Directed by: Stephen Daldry
Written by:Lee Hall
Starring: Julie Walters, Jamie Bell, Jamie Draven, Gary Lewis, Jean Heywood
Released: November 2, 2000
Grade: A+

Every year we hear talk about an independent British film made on a shoestring budget that will  steal the hearts of Americans and figure prominently at the Academy Awards (e.g. The Full Monty and Four Weddings & A Funeral).  This year, Billy Elliot is Britain's heavyweight contender and not only does it meet the reputation preceding it, it’s one of the greatest films of all time!

Billy’s mother passed away last year and at age 11 he lives with his older brother Tony (Draven) and his dad (Lewis), both coal miners in a small Northern Ireland town.  The community is at boiling point with the miners on an enduring strike demanding better pay and the companies are refusing to concede to their demands.

Billy is given 50 pence each week by dad for boxing lessons but when he see the girls being taught ballet in the same hall, something inside tells him it’s more his style.  The ballet instructor, Mrs.
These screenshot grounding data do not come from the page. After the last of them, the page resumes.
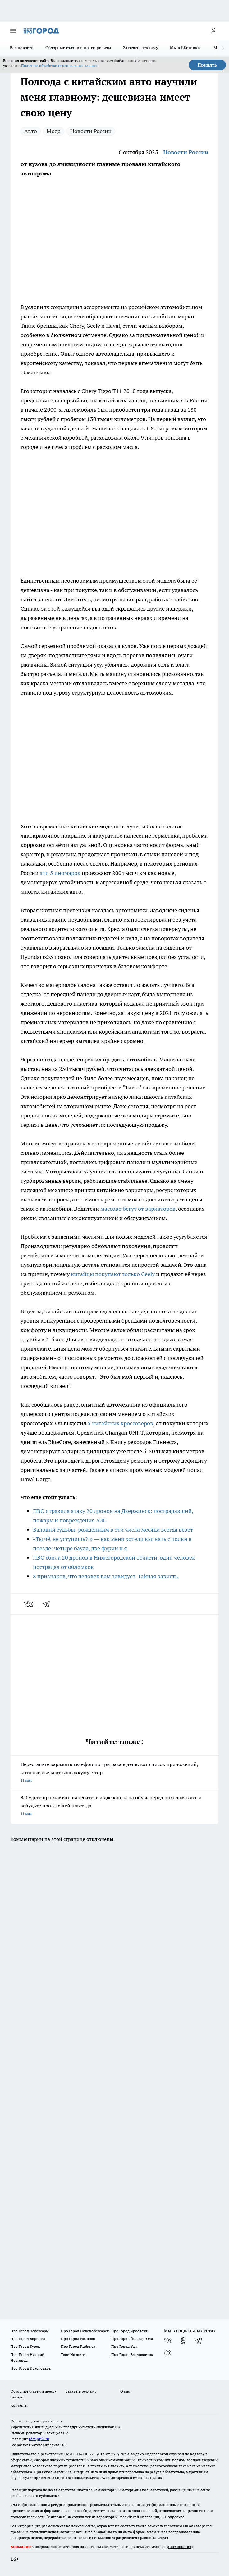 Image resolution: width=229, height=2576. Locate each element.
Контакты (19, 2405)
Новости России (91, 131)
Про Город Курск (25, 2346)
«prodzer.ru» (51, 2421)
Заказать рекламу (140, 47)
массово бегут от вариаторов (138, 1208)
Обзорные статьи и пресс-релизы (78, 47)
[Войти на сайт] (213, 31)
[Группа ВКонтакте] (168, 2340)
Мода (54, 131)
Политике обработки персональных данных (59, 65)
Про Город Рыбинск (78, 2346)
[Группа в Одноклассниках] (183, 2340)
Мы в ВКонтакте (186, 47)
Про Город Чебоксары (30, 2331)
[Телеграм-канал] (199, 2340)
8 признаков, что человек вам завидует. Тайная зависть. (106, 1576)
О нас (125, 2391)
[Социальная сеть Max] (168, 2353)
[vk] (29, 1604)
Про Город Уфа (124, 2346)
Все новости (22, 47)
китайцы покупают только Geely (113, 1274)
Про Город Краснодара (31, 2368)
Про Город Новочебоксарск (85, 2331)
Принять (207, 65)
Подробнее (174, 2516)
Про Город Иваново (78, 2338)
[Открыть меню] (13, 31)
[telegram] (48, 1604)
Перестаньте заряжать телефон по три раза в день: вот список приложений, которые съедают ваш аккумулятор (114, 1772)
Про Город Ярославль (130, 2331)
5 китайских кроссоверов (120, 1423)
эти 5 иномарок (60, 872)
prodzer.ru (78, 2465)
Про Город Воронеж (28, 2338)
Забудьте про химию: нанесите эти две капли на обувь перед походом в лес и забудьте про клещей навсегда (114, 1806)
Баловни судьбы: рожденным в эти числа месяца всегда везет (113, 1529)
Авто (30, 131)
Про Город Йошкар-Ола (132, 2338)
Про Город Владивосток (132, 2354)
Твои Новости (73, 2354) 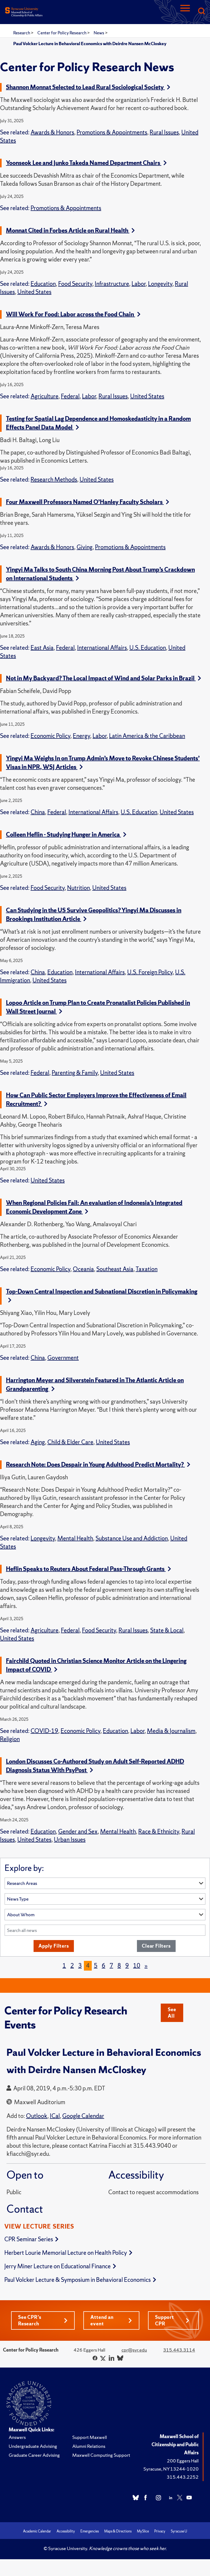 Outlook (36, 2116)
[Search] (201, 11)
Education (43, 284)
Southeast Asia (114, 1269)
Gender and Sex (78, 1831)
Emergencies (89, 2531)
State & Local (166, 1630)
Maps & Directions (118, 2531)
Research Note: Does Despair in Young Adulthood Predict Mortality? (98, 1464)
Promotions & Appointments (112, 132)
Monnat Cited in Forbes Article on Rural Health (70, 230)
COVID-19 (44, 1731)
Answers (17, 2437)
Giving (85, 547)
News (99, 33)
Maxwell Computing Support (101, 2455)
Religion (10, 1739)
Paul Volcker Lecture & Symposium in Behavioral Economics (80, 2280)
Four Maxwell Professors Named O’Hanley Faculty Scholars (87, 502)
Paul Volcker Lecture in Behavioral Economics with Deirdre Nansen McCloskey (89, 44)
Wilkinson (Walters), sees talent in Billy and persuades him to get serious so that he can audition for a spot at the Royal Ballet School in London.  Initially, Billy is doubtful, thinking that all male ballet dancers are “poofs” but the creative flair he has within is just waiting to burst out - he yearns to dance.  However, when his father and brother get word of the lessons, they’re determination to put a stop to it will be just one of many hurdles Billy will have to cross.

I have described Billy Elliot as apt I could but I cannot express the feeling and sentiment that any audience member will appreciate.  I was engrossed from opening to close and it was impossible not to get caught in Billy’s emotional story with its laughter, surprises, suspense and tears.
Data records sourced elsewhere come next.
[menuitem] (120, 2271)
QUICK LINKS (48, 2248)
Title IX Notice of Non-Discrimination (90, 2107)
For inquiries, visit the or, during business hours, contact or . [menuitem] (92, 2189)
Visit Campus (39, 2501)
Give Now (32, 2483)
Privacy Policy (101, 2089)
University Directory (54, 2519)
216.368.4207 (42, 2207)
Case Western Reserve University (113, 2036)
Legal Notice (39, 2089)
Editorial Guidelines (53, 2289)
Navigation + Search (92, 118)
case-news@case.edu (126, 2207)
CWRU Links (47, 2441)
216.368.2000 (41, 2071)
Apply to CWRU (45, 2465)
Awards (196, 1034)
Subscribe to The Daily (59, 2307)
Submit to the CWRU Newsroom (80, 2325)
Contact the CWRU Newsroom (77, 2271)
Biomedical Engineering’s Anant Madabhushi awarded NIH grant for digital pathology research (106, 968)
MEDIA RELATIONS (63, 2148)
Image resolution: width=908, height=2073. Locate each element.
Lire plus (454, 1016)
Director Stephen Daldry is a newcomer to filmmaking but is backed but a strong career in the theatre - his style is different.  During many of the film’s pivotal scenes, several stories are tied in by being shown at once, during the same song, with the camera crossing back and forth quickly between the stories.  He also uses well-crafted camera angles and subtly shows other characters in the background when focusing on one individual.

Lee Hall’s screenplay is also exceptional.  It revolves around the miners’ strike that actually did happen in 1984 and to which Hall was a witness.  Yet amongst all the bitterness it caused between families and in the community, he manages to craft a beautiful story between a boy and his father.  They share a scene on a fence near the film’s end that epitomises this beauty but the triumphant scene came when Billy danced in front of his father in the boxing hall to the music of composer Stephen Warbeck. 

It’s the little things that make the screenplay so rewarding.  The moment where Mrs. Wilkinson reads the letter from Billy’s mom.  The moment where Billy kisses Michael on the cheek and simply says “I’ll see you then”.  The moment where Billy and his father argue about the merits of ballet.  The moment Tony and his dad share at the mine when he crosses the picket line.  The moment when Billy asks “Miss, you don’t fancy me do you?”  The moment when Billy describes what it feels like when he’s dancing.  The moment where Billy opens the envelope from the Royal Ballet School.  Every scene as special as the next and will be long treasured.

The finale is a masterpiece in itself.  As Billy heads away, we see his father and brother going down the mine, Mrs. Wilkinson alone in the boxing hall and Billy alone on the bus.  All their lives have been touched by Billy’s electricity but now they return to the drone that is their lives – it’s the most moving part of the film.  In showing Billy at age 25 and then crossing to flashes of Billy jumping on his bed at age 11, we see just how far Billy has come.  He was once just a small boy with a big dream…

13-year old Jamie Bell plays Billy Elliot in a performance that will have you breathless.  Beating out over 2,000 others for the role, Jamie’s first film will be remembered for his refreshing innocence and his bashful smile.  Jamie has striking similarities with Billy in that he has been dancing since the age of 6 and hidden the talent from even his closest friends.  Since the film’s release, Jamie has been heckled by many for a kissing scene with another boy and had to hire bodyguards as a result.  It makes you wonder why people are insecure enough to focus on such an insignificant detail.  I’m sure they’re the same people who bag guys for getting into ballet and who provided the motivation for Billy Elliot in the first place.  Can a 13-year-old take home the best actor Oscar?  This is as good a chance as any.  The brilliant Julie Walters and Gary Lewis can also star preparing themselves for several acceptance speeches in the new year.

It is ironic that whilst not a film based on a true story, this is a true story based on a film in that Jamie’s life has many parallels with the screenplay.  It’s in a class of it’s own - a feel-good rollercoaster that words will never describe.  It’s “once in a lifetime” films like Billy Elliot that inspire people, including myself, to make the most of one’s life.  A flawless masterpiece.